If you are an LGBTQ+ person growing up in a homophobic, biphobic, and transphobic community and want to come out, it is best to do so slowly, one step at a time. First, you can come out to a trusted friend whom you know will be safe. Later, you might want to come out to someone whose reaction you’re unsure about, but knowing that, if it goes wrong, you have some good and safe friends to shelter you. It is also OK to decide to never come out to some specific individuals or family members if you know they are likely to harm you for it.

History

As strange as it might seem, there was a time in human history when sexual orientations and gender expressions weren’t an area of discrimination. Evidence from ancient artifacts and art suggests that people of genders, sexualities, erotic and relationship diversities were integrated in society. For example, we found a jug in Greece depicting a sex worker and their customer dating back 470 BCE. In Italy, there was an Etruscan amphora from the 5th Century BCE depicting sex between two men. Sculptures of group sex dated back to the 11th Century are found in temples in India. And painted plates with erotic scenes of threesomes from the 4th Century BCE were found in Bulgaria, just to name a few. However, the integration of people with diverse sexuality, gender expressions and eroticism seemed to have stopped with the spread of colonisation and early Christianity, according to Hardy and Easton, authors of The Ethical Slut. Today, even people who do not belong to a particular religion may hold some strict ideas about sex and relationships, not realising that much of them are beliefs not truths. For example, the idea that monogamy is the gold standard and the rest is "alternative", or that masturbation is undesirable, are constructs and not part of human nature, as indicated by the scientific field of sexology. In some parts of the world untouched by colonisation, people who identify as non-binary are well integrated in their civilisations, such as people identified as "Two-Spirits" in the Navajo culture, people called Sekrata in Madagascar, and Hijras in South Asia, the latter of whom are believed to have sacred powers.

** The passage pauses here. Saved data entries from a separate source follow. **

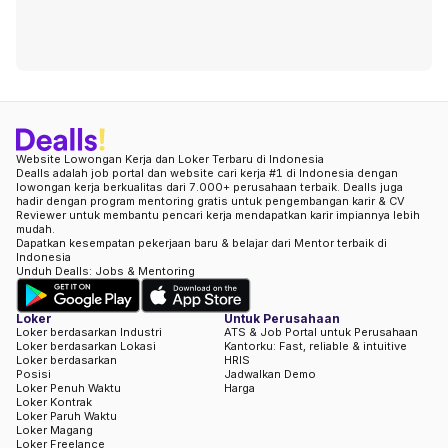
Website Lowongan Kerja dan Loker Terbaru di Indonesia
Dealls adalah job portal dan website cari kerja #1 di Indonesia dengan
lowongan kerja berkualitas dari 7.000+ perusahaan terbaik. Dealls juga
hadir dengan program mentoring gratis untuk pengembangan karir & CV
Reviewer untuk membantu pencari kerja mendapatkan karir impiannya lebih
mudah.
Dapatkan kesempatan pekerjaan baru & belajar dari Mentor terbaik di
Indonesia
Unduh Dealls: Jobs & Mentoring
Loker
Untuk Perusahaan
Loker berdasarkan Industri
ATS & Job Portal untuk Perusahaan
Loker berdasarkan Lokasi
Kantorku: Fast, reliable & intuitive
Loker berdasarkan
HRIS
Posisi
Jadwalkan Demo
Loker Penuh Waktu
Harga
Loker Kontrak
Loker Paruh Waktu
Loker Magang
Loker Freelance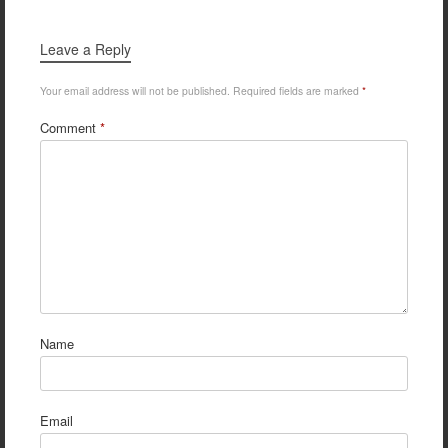
Leave a Reply
Your email address will not be published.
Required fields are marked
*
Comment
*
Name
Email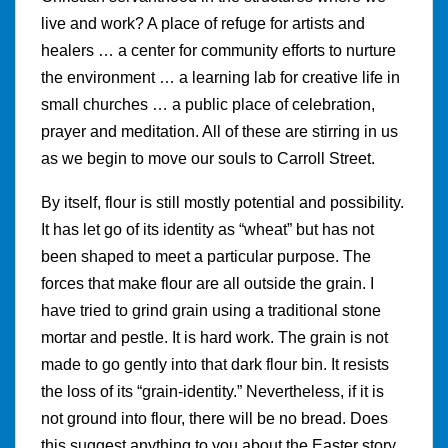
live and work? A place of refuge for artists and
healers … a center for community efforts to nurture
the environment … a learning lab for creative life in
small churches … a public place of celebration,
prayer and meditation. All of these are stirring in us
as we begin to move our souls to Carroll Street.
By itself, flour is still mostly potential and possibility.
It has let go of its identity as “wheat” but has not
been shaped to meet a particular purpose. The
forces that make flour are all outside the grain. I
have tried to grind grain using a traditional stone
mortar and pestle. It is hard work. The grain is not
made to go gently into that dark flour bin. It resists
the loss of its “grain-identity.” Nevertheless, if it is
not ground into flour, there will be no bread. Does
this suggest anything to you about the Easter story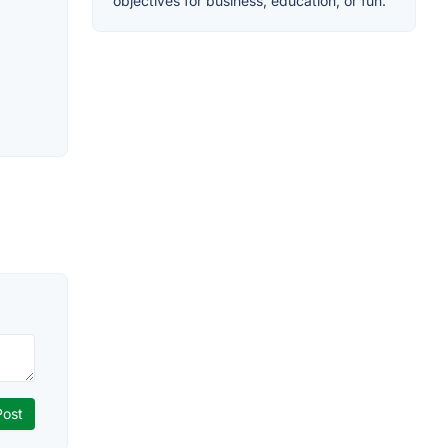
objectives for business, education, or fun.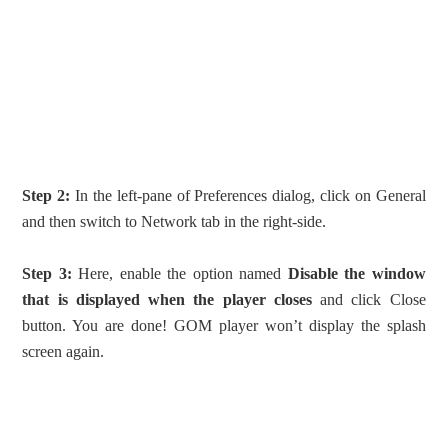
Step 2:
In the left-pane of Preferences dialog, click on General
and then switch to Network tab in the right-side.
Step 3:
Here, enable the option named
Disable the window
that is displayed when the player closes
and click Close
button. You are done! GOM player won’t display the splash
screen again.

It is important to think about all those constructs, many of which we do not question but take as "truth". Some of those constructs might very well fit with some people, but they won't with others, especially with some Queer people. Examining those constructs and self-reflecting on sexual, erotic, and relational needs can be tricky for LGBTQ+ people because of the absence of good inclusive education and representations, but doing so can help Queer people live a more fulfilling and autonomous life without shame.

Queer Joy

Although there is still a long way to go before LGBTQ+ people can feel truly safe and accepted on our streets, it is important not to forget that they can inspire each other not only to survive in the world but to thrive, too. (I've written about this here.) By finding a “family of choice” and safe queer spaces, and by lifting each other up, they can access queer joy, an essential component to their resilience, and a path to learn to celebrate their existence unapologetically.

References

Hardy, J.W. & Easton, D. (2017). The Ethical Slut. 3rd ed. Ten Speed Press.

Butler, J. (2024). Who's Afraid of Gender? Allen Lane.

Barker, M.J. & Iantaffi, A. (2019). Life isn't binary. Jessica Kingsley Publishers.

Neves, S. (2023). Sexology: The Basics. Routledge.

Neves, S. & Davies, D. (2023). Erotically Queer. Routledge.